> Your goal:
What is needed here is every line of the records that includes "Alimentos".
───── Supplied records
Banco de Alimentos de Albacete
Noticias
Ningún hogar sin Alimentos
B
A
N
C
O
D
──────────
───── Supplied records
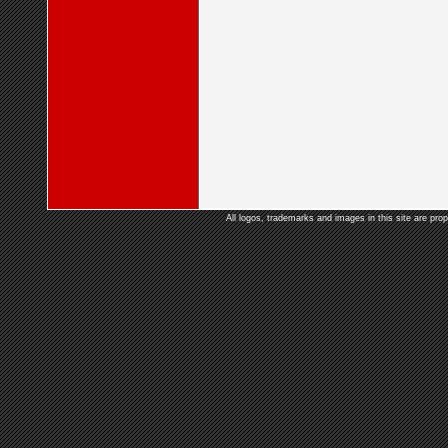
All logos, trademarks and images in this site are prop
──────────
> Reply:
Banco de Alimentos de Albacete
Ningún hogar sin Alimentos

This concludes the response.